> _WHAT THE TASK ASKS_
Below are records; transcribe each one exactly.

*** Opening EXERCISE DATA ***

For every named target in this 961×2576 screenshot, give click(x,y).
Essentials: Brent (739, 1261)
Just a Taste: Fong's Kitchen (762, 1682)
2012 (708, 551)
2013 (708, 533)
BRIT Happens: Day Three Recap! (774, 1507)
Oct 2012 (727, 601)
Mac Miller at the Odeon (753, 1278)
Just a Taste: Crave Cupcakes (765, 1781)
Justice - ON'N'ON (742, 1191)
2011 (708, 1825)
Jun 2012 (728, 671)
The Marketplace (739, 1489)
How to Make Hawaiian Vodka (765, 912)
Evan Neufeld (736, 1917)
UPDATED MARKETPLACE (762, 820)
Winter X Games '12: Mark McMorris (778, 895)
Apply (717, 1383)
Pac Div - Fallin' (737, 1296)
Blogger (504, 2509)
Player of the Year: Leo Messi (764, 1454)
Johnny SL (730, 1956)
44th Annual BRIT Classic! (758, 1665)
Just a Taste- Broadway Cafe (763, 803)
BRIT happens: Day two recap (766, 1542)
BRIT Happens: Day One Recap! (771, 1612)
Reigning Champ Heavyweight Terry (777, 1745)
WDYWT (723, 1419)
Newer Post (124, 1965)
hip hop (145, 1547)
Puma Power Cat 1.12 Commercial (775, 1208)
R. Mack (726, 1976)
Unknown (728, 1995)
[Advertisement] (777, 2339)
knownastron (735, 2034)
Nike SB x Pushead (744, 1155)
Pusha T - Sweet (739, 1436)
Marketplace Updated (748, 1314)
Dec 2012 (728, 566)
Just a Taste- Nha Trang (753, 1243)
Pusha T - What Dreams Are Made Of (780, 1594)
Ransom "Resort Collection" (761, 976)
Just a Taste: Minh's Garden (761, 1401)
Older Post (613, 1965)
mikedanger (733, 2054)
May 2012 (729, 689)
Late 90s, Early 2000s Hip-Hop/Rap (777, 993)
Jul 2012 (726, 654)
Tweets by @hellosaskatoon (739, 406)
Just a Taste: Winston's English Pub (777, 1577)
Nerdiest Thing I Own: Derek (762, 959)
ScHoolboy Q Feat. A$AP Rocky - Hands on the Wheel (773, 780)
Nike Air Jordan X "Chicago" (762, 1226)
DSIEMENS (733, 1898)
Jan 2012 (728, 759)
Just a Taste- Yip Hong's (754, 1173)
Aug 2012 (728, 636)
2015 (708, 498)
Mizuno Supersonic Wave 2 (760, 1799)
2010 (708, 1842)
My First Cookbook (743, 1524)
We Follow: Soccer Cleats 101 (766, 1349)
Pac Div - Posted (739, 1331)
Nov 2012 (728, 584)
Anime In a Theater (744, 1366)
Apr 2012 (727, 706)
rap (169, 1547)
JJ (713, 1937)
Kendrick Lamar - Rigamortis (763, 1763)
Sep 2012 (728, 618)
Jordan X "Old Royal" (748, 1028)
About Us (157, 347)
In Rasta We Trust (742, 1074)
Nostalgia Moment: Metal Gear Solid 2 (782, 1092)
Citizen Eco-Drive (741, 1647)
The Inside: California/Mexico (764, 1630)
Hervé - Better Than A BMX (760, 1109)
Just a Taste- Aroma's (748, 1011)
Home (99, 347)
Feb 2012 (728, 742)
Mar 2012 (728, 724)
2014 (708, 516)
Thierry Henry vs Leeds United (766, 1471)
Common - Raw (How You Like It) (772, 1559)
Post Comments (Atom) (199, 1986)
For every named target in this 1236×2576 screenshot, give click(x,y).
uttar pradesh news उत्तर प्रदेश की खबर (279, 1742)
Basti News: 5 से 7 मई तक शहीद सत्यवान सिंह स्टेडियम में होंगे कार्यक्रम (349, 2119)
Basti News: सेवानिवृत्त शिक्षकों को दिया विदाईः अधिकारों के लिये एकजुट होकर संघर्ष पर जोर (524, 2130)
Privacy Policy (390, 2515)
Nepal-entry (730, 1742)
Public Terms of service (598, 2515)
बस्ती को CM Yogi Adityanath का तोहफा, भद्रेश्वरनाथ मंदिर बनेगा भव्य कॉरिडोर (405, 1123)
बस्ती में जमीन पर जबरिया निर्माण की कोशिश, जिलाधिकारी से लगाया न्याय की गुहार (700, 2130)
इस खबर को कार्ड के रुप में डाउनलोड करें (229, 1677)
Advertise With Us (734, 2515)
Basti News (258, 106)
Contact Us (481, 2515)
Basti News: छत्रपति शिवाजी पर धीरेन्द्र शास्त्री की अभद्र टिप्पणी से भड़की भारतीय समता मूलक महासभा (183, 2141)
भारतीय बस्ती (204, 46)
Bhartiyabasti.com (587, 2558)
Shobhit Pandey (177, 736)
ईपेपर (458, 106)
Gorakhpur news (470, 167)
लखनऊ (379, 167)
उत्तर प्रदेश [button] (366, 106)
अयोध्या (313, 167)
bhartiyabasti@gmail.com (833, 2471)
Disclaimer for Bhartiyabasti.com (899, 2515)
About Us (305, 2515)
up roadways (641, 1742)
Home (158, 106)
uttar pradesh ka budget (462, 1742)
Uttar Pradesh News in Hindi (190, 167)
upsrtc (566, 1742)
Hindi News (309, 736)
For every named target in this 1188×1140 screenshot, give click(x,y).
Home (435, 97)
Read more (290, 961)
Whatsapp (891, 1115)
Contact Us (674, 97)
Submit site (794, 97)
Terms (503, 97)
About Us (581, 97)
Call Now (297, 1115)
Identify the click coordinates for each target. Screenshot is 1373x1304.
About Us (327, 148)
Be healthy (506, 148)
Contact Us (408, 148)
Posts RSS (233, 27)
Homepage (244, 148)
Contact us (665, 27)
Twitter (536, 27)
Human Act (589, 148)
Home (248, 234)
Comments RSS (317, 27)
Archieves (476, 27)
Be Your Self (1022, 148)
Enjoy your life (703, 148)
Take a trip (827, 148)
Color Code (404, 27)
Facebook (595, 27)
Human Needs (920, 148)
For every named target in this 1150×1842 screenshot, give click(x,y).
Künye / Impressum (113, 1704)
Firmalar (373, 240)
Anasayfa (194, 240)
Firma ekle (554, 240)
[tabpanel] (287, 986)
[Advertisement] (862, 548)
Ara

*** Closing EXERCISE DATA ***

> _RESPONSE FOR THIS EXERCISE_
For every named target in this 961×2576 screenshot, give click(x,y).
Essentials: Brent (739, 1261)
Just a Taste: Fong's Kitchen (762, 1682)
2012 (708, 551)
2013 (708, 533)
BRIT Happens: Day Three Recap! (774, 1507)
Oct 2012 (727, 601)
Mac Miller at the Odeon (753, 1278)
Just a Taste: Crave Cupcakes (765, 1781)
Justice - ON'N'ON (742, 1191)
2011 (708, 1825)
Jun 2012 (728, 671)
The Marketplace (739, 1489)
How to Make Hawaiian Vodka (765, 912)
Evan Neufeld (736, 1917)
UPDATED MARKETPLACE (762, 820)
Winter X Games '12: Mark McMorris (778, 895)
Apply (717, 1383)
Pac Div - Fallin' (737, 1296)
Blogger (504, 2509)
Player of the Year: Leo Messi (764, 1454)
Johnny SL (730, 1956)
44th Annual BRIT Classic! (758, 1665)
Just a Taste- Broadway Cafe (763, 803)
BRIT happens: Day two recap (766, 1542)
BRIT Happens: Day One Recap! (771, 1612)
Reigning Champ Heavyweight Terry (777, 1745)
WDYWT (723, 1419)
Newer Post (124, 1965)
hip hop (145, 1547)
Puma Power Cat 1.12 Commercial (775, 1208)
R. Mack (726, 1976)
Unknown (728, 1995)
[Advertisement] (777, 2339)
knownastron (735, 2034)
Nike SB x Pushead (744, 1155)
Pusha T - Sweet (739, 1436)
Marketplace Updated (748, 1314)
Dec 2012 (728, 566)
Just a Taste- Nha Trang (753, 1243)
Pusha T - What Dreams Are Made Of (780, 1594)
Ransom "Resort Collection" (761, 976)
Just a Taste: Minh's Garden (761, 1401)
Older Post (613, 1965)
mikedanger (733, 2054)
May 2012 (729, 689)
Late 90s, Early 2000s Hip-Hop/Rap (777, 993)
Jul 2012 (726, 654)
Tweets by @hellosaskatoon (739, 406)
Just a Taste: Winston's English Pub (777, 1577)
Nerdiest Thing I Own: Derek (762, 959)
ScHoolboy Q Feat. A$AP Rocky - Hands on the Wheel (773, 780)
Nike Air Jordan X "Chicago" (762, 1226)
DSIEMENS (733, 1898)
Jan 2012 (728, 759)
Just a Taste- Yip Hong's (754, 1173)
Aug 2012 (728, 636)
2015 (708, 498)
Mizuno Supersonic Wave 2 (760, 1799)
2010 (708, 1842)
My First Cookbook (743, 1524)
We Follow: Soccer Cleats 101 (766, 1349)
Pac Div - Posted (739, 1331)
Nov 2012 (728, 584)
Anime In a Theater (744, 1366)
Apr 2012 (727, 706)
rap (169, 1547)
JJ (713, 1937)
Kendrick Lamar - Rigamortis (763, 1763)
Sep 2012 (728, 618)
Jordan X "Old Royal" (748, 1028)
About Us (157, 347)
In Rasta We Trust (742, 1074)
Nostalgia Moment: Metal Gear Solid 2 (782, 1092)
Citizen Eco-Drive (741, 1647)
The Inside: California/Mexico (764, 1630)
Hervé - Better Than A BMX (760, 1109)
Just a Taste- Aroma's (748, 1011)
Home (99, 347)
Feb 2012 (728, 742)
Mar 2012 (728, 724)
2014 (708, 516)
Thierry Henry vs Leeds United (766, 1471)
Common - Raw (How You Like It) (772, 1559)
Post Comments (Atom) (199, 1986)
For every named target in this 1236×2576 screenshot, give click(x,y).
uttar pradesh news उत्तर प्रदेश की खबर (279, 1742)
Basti News: 5 से 7 मई तक शहीद सत्यवान सिंह स्टेडियम में होंगे कार्यक्रम (349, 2119)
Basti News: सेवानिवृत्त शिक्षकों को दिया विदाईः अधिकारों के लिये एकजुट होकर संघर्ष पर जोर (524, 2130)
Privacy Policy (390, 2515)
Nepal-entry (730, 1742)
Public Terms of service (598, 2515)
बस्ती को CM Yogi Adityanath का तोहफा, भद्रेश्वरनाथ मंदिर बनेगा भव्य कॉरिडोर (405, 1123)
बस्ती में जमीन पर जबरिया निर्माण की कोशिश, जिलाधिकारी से लगाया न्याय की गुहार (700, 2130)
इस खबर को कार्ड के रुप में डाउनलोड करें (229, 1677)
Advertise With Us (734, 2515)
Basti News (258, 106)
Contact Us (481, 2515)
Basti News: छत्रपति शिवाजी पर धीरेन्द्र शास्त्री की अभद्र टिप्पणी से भड़की भारतीय समता मूलक महासभा (183, 2141)
भारतीय बस्ती (204, 46)
Bhartiyabasti.com (587, 2558)
Shobhit Pandey (177, 736)
ईपेपर (458, 106)
Gorakhpur news (470, 167)
लखनऊ (379, 167)
उत्तर प्रदेश [button] (366, 106)
अयोध्या (313, 167)
bhartiyabasti@gmail.com (833, 2471)
Disclaimer for Bhartiyabasti.com (899, 2515)
About Us (305, 2515)
up roadways (641, 1742)
Home (158, 106)
uttar pradesh ka budget (462, 1742)
Uttar Pradesh News in Hindi (190, 167)
upsrtc (566, 1742)
Hindi News (309, 736)
For every named target in this 1188×1140 screenshot, give click(x,y).
Home (435, 97)
Read more (290, 961)
Whatsapp (891, 1115)
Contact Us (674, 97)
Submit site (794, 97)
Terms (503, 97)
About Us (581, 97)
Call Now (297, 1115)
Identify the click coordinates for each target. Screenshot is 1373x1304.
About Us (327, 148)
Be healthy (506, 148)
Contact Us (408, 148)
Posts RSS (233, 27)
Homepage (244, 148)
Contact us (665, 27)
Twitter (536, 27)
Human Act (589, 148)
Home (248, 234)
Comments RSS (317, 27)
Archieves (476, 27)
Be Your Self (1022, 148)
Enjoy your life (703, 148)
Take a trip (827, 148)
Color Code (404, 27)
Facebook (595, 27)
Human Needs (920, 148)
For every named target in this 1150×1842 screenshot, give click(x,y).
Künye / Impressum (113, 1704)
Firmalar (373, 240)
Anasayfa (194, 240)
Firma ekle (554, 240)
[tabpanel] (287, 986)
[Advertisement] (862, 548)
Ara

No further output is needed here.